(DIRECTIONS): Below are records. Find each line in them that holds the word "instances" and copy it.

━━━━━ PROVIDED INFORMATION ━━━━━

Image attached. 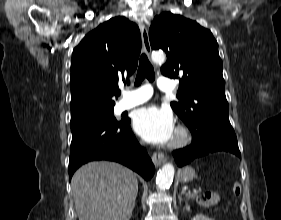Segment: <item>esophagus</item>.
Returning <instances> with one entry per match:
<instances>
[{
  "instance_id": "obj_1",
  "label": "esophagus",
  "mask_w": 281,
  "mask_h": 220,
  "mask_svg": "<svg viewBox=\"0 0 281 220\" xmlns=\"http://www.w3.org/2000/svg\"><path fill=\"white\" fill-rule=\"evenodd\" d=\"M140 31H141V36H142L143 50L149 56L151 53V45H150V40H149L148 29L144 24H141ZM152 161L155 166H160L161 164L167 162V158L161 152H154L152 155Z\"/></svg>"
}]
</instances>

━━━━━

(RESPONSE TO THE TASK):
Returning <instances> with one entry per match:
<instances>
</instances>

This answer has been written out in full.